Frequently asked questions

What exactly does R² measure?

R² (the coefficient of determination) measures the proportion of total variance in the dependent variable (y) that is explained by the fitted model. An R² of 0.85 means the model accounts for 85% of the variability in y; the remaining 15% is unexplained — attributable to noise, measurement error, or missing variables. Technically, R² = 1 minus the ratio of residual sum of squares to total sum of squares. A perfect fit gives R² = 1.0; a model no better than a horizontal line through the mean gives R² = 0.

What is a residual and why does its distribution matter?

A residual is the vertical distance between a measured data point and the corresponding point on the fitted curve. If the model is correct, residuals should be small and randomly scattered around zero with no discernible pattern. A systematic pattern — a curve, a slope, or a wave — in the residual plot is strong evidence that the chosen model type is wrong for the data. Checking residuals is often more informative than checking R² alone, because R² can be high even when the model is structurally wrong.

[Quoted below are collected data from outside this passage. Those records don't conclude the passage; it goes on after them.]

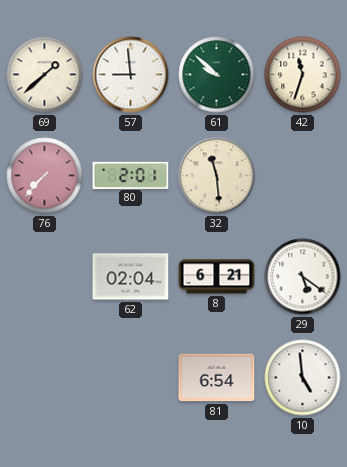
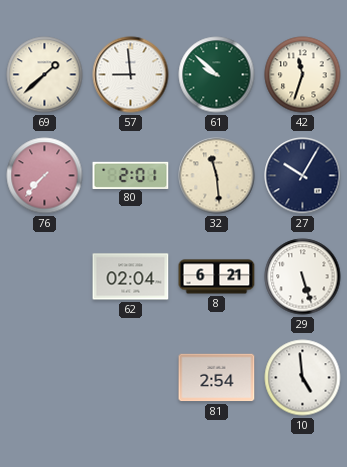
27: none -> 10:05
29: 5:21 -> 5:27
81: 6:54 -> 2:54
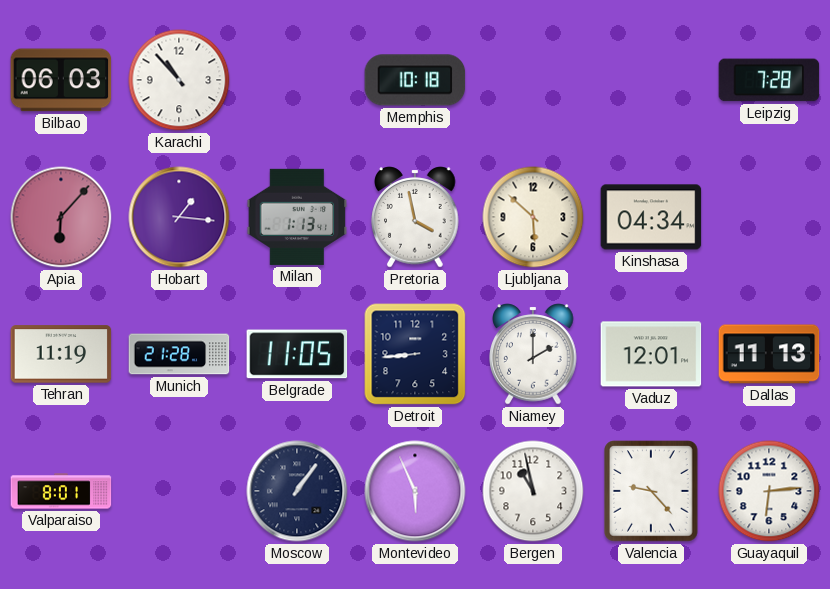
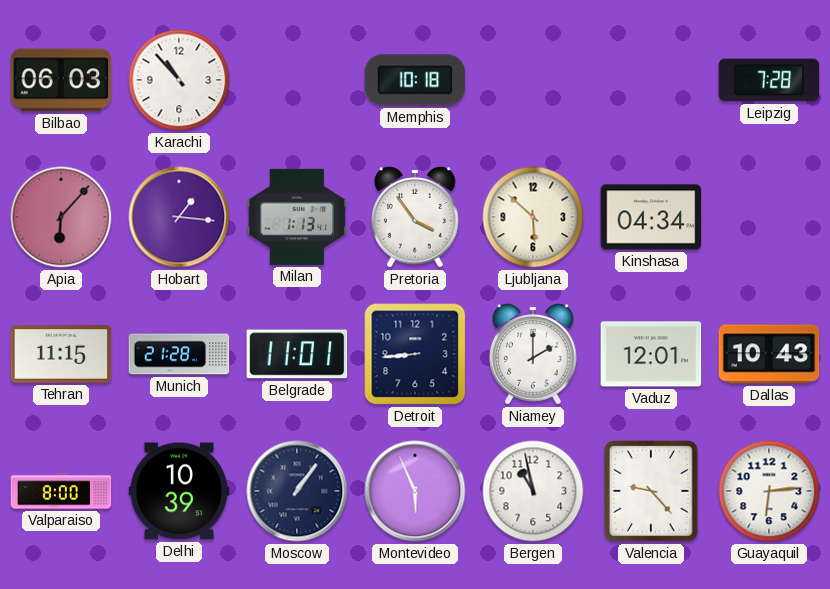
Pretoria: 3:58 -> 3:54
Tehran: 11:19 -> 11:15
Belgrade: 11:05 -> 11:01
Dallas: 11:13 -> 10:43
Valparaiso: 8:01 -> 8:00
Delhi: none -> 10:39
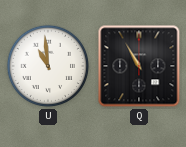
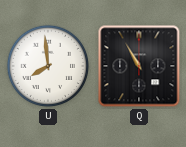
U: 10:59 -> 7:59
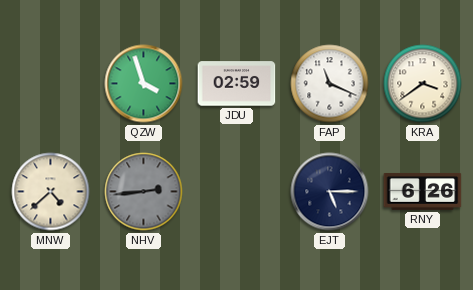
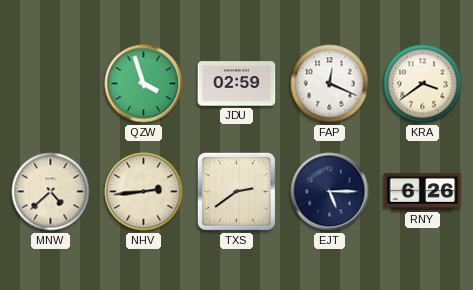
FAP: 11:19 -> 12:19
NHV dial: grey -> cream
TXS: none -> 2:39
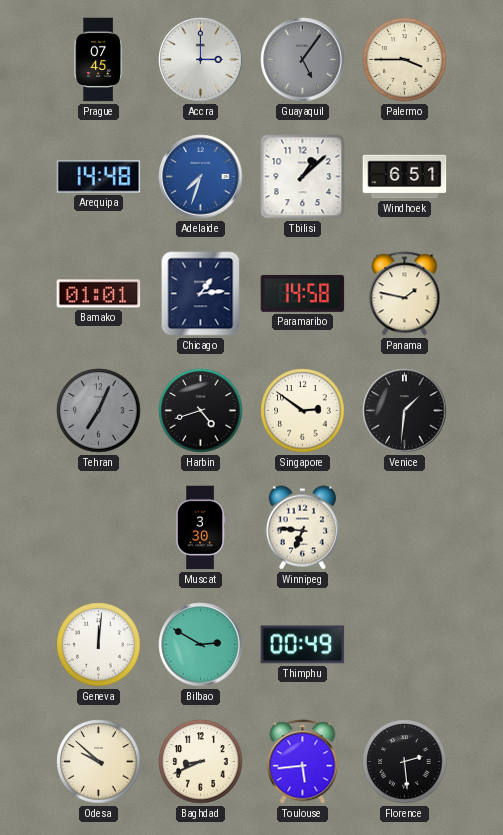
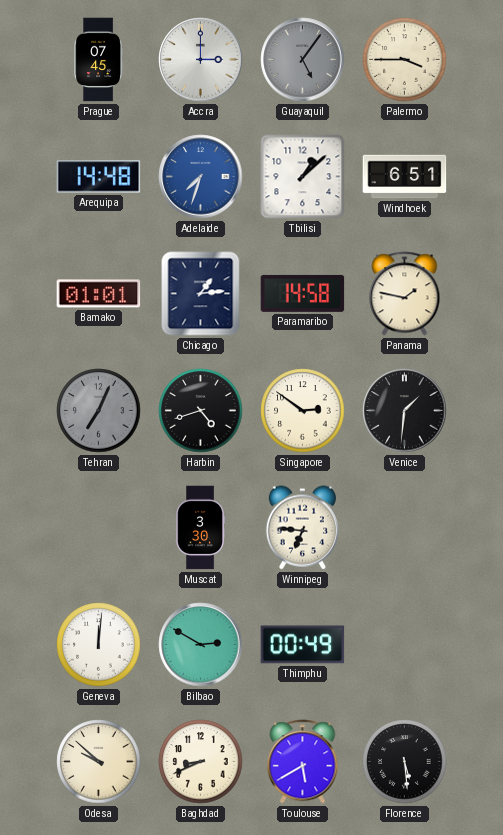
Toulouse: 5:44 -> 5:40
Florence: 2:29 -> 5:29
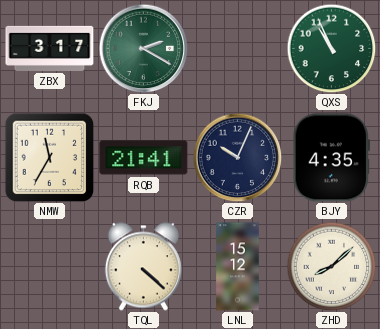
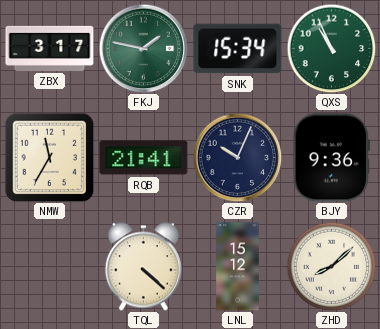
FKJ: 2:20 -> 1:47
SNK: none -> 15:34
BJY: 4:35 -> 9:36
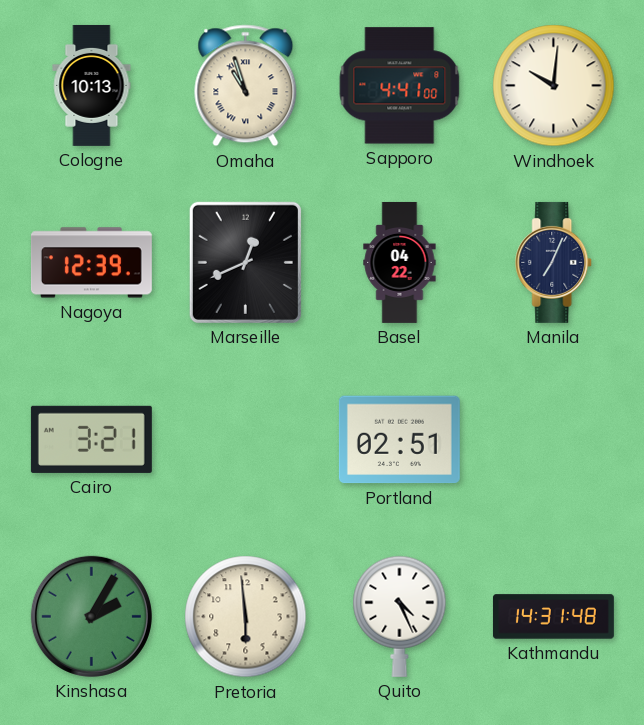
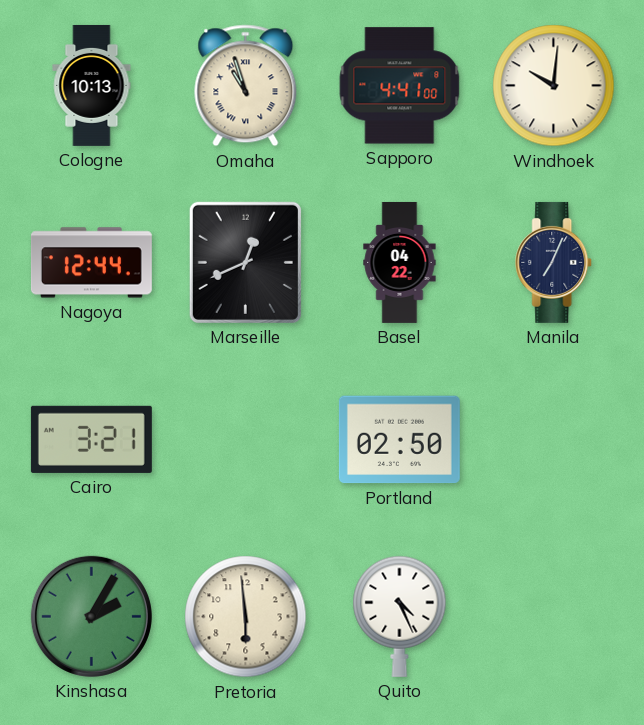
Nagoya: 12:39 -> 12:44
Portland: 02:51 -> 02:50
Kathmandu: 14:31 -> none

Why does adding more data points typically improve the fit quality?

More data points give the fitting algorithm more information to work with, reducing the influence of any single outlier and producing more stable, reliable estimates of the model parameters. With only 5 points, one misplaced measurement can dramatically shift the fitted line. With 40 points, the fit averages over many measurements and converges closer to the true underlying relationship. More data points typically improve estimate stability and reduce outlier influence, not necessarily R².

Can I use a linear fit for data that looks slightly curved?

You can, but you should check the residual plot carefully. If the residuals show a systematic U-shape or arch pattern, a linear model is inadequate — a quadratic or higher-degree polynomial would be more appropriate. However, if the curvature is slight and your theoretical model predicts a linear relationship, consider whether the apparent curve could be due to noise rather than a real nonlinear effect. Physical reasoning about the expected relationship should guide model selection, not just R².

How is sinusoidal curve fitting different from polynomial fitting?

Polynomial fits (linear, quadratic, cubic) are suited for data that increases, decreases, or has a single arch shape over the measured range. Sinusoidal fits are appropriate when the data oscillates — repeating peaks and troughs — such as temperature over a day, tidal heights, or AC voltage. The sinusoidal model fits amplitude, frequency, and phase. It would be inappropriate to apply a sinusoidal fit to data that simply increases monotonically, and vice versa — model choice should always reflect the physical process generating the data.